40-letni pracownik południowokoreańskiej fabryki zginął w wypadku z udziałem robota odpowiadającego za przenoszenie produktów - informuje lokalna stacja Yonhap News. Czujniki urządzenia pomyliły go z jednym z pudeł. Mężczyzna został schwytany i zmiażdżony przez ramię maszyny.
Do śmiertelnego wypadku doszło we wtorek (7 listopada) w południowokoreańskiej prowincji Gyeongsang Południowy. Zdarzenie miało miejsce w sortowni fabryki żywności. Pracownik zajmował się serwisem maszyny odpowiadającej za automatyczne przekładanie pudeł z papryką na stanowiska robocze.
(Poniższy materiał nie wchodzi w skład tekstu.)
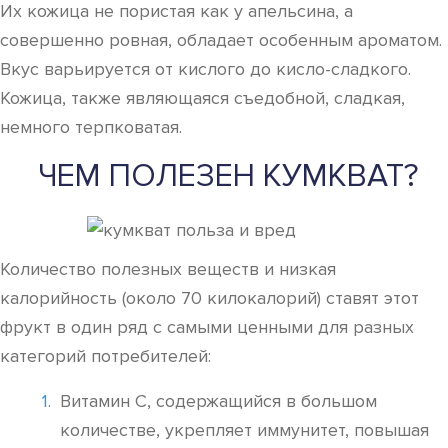
Их кожица не пористая как у апельсина, а
совершенно ровная, обладает особенным ароматом.
Вкус варьируется от кислого до кисло-сладкого.
Кожица, также являющаяся съедобной, сладкая,
немного терпковатая.
ЧЕМ ПОЛЕЗЕН КУМКВАТ?
Количество полезных веществ и низкая
калорийность (около 70 килокалорий) ставят этот
фрукт в один ряд с самыми ценными для разных
категорий потребителей:
Витамин С, содержащийся в большом
количестве, укрепляет иммунитет, повышая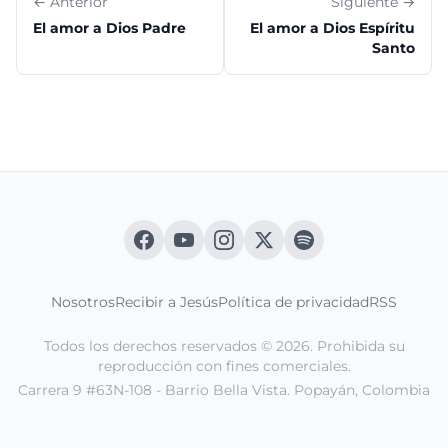
← Anterior
Siguiente →
El amor a Dios Padre
El amor a Dios Espíritu
Santo
Nosotros
Recibir a Jesús
Política de privacidad
RSS
Todos los derechos reservados © 2026. Prohibida su
reproducción con fines comerciales.
Carrera 9 #63N-108 - Barrio Bella Vista. Popayán, Colombia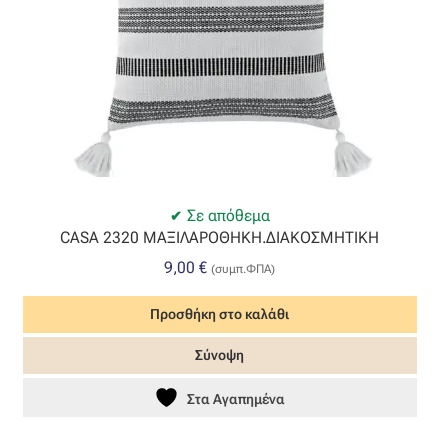
Οργάντζα διπλή
Οργάντζα με κέντημα
Οργάντζα με ταφτά
Οργάντζα με φλοκ
Σε απόθεμα
CASA 2320 ΜΑΞΙΛΑΡΟΘΗΚΗ.ΔΙΑΚΟΣΜΗΤΙΚΗ
Οργάντζα μεταξωτή
9,00
€
(συμπ.ΦΠΑ)
Οργάντζα ντεβορέ
Προσθήκη στο καλάθι
Οργάντζα τσαλακωτή
Σύνοψη
Στα Αγαπημένα
Σενίλ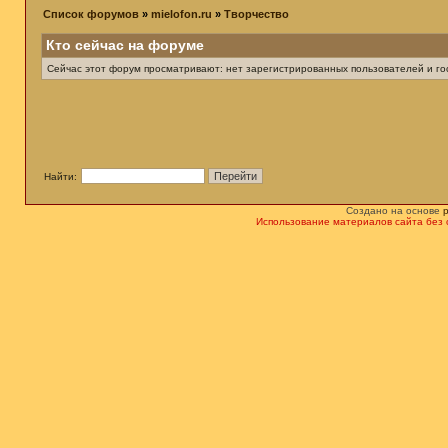
Список форумов
»
mielofon.ru
»
Творчество
Кто сейчас на форуме
Сейчас этот форум просматривают: нет зарегистрированных пользователей и гос
Найти:
Создано на основе
Использование материалов сайта без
Urządzenie od dłuższego czasu zdradzało bowiem problemy z czujnikami.
Podczas prowadzenia prac czujniki maszyny pomyliły mężczyznę z jednym z transportowanych pudeł. Pracownik został pochwycony przez ramię robota i zmiażdżony. Świadkowie zdarzenia natychmiast zawiadomili służby ratunkowe. Mężczyzna z wgniecioną twarzą oraz klatką piersiową trafił pod opiekę lekarzy. Mimo interwencji pracownik fabryki zmarł w szpitalu w wyniku odniesionych obrażeń.
Dziennikarze podają, że policja pracuje nad ustaleniem okoliczności wypadku i stwierdzeniem, czy doszło do zaniedbań ze strony pracownika lub jego przełożonych. Ostatnie doniesienia funkcjonariuszy cytowane przez "Chosun Ilbo" wskazują, że prace serwisowe nad robotem trwały od ubiegłego miesiąca. Do tragicznego zdarzenia miało dojść w momencie, w którym pracownik przeprowadzał test maszyny po naprawie.
Korea Południowa należy do państw wykorzystujących najwięcej robotów w procesie produkcyjnym. Według danych przytaczanych przez "Chosun Ilbo" na 10 pracowników w kraju przypada jedna maszyna tego typu. Jednocześnie państwo wciąż mierzy się jednak z wysoką liczbą wypadków w fabrykach. Lokalni dziennikarze wskazują, że w tym roku miały miejsce co najmniej trzy zdarzenia, w którym ramię robota doprowadziło do śmierci pracownika.